• [Prompt]
The stretch from the line with "MEHR ÜBER..." through the line with "Besuchen Sie uns auch bei Facebook" in the records below: write it out exactly, and nothing else.

[Records contained in a dataset]
────────────────

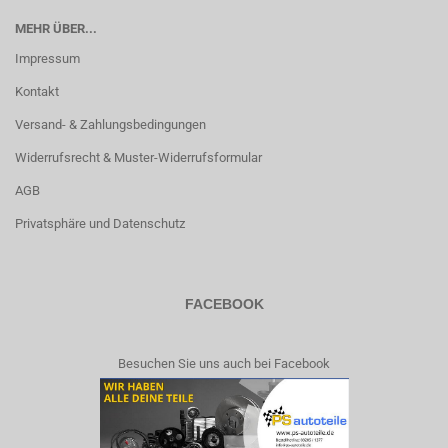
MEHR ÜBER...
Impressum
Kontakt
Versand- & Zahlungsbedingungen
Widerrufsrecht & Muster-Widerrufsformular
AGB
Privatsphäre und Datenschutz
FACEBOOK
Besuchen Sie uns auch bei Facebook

────────────────

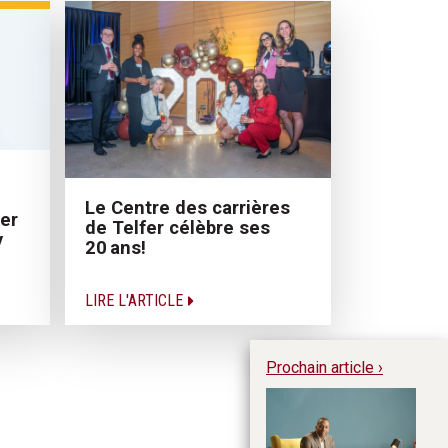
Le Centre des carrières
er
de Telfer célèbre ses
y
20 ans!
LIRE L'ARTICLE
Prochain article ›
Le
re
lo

────────────────

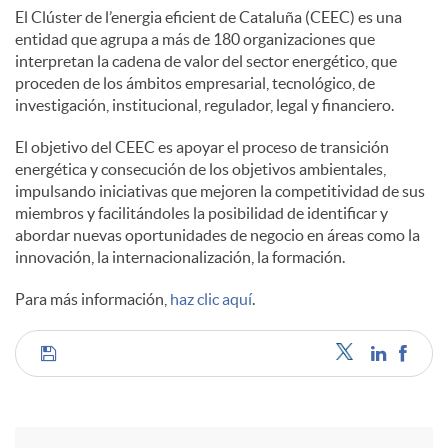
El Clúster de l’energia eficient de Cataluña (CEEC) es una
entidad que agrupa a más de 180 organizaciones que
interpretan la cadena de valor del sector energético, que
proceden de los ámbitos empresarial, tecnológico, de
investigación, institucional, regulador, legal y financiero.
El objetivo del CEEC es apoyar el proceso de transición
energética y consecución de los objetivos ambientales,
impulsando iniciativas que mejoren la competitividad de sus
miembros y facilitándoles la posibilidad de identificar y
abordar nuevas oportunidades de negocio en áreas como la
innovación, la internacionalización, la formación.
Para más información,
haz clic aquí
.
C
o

────────────────

• [Answer below]
MEHR ÜBER...
Impressum
Kontakt
Versand- & Zahlungsbedingungen
Widerrufsrecht & Muster-Widerrufsformular
AGB
Privatsphäre und Datenschutz
FACEBOOK
Besuchen Sie uns auch bei Facebook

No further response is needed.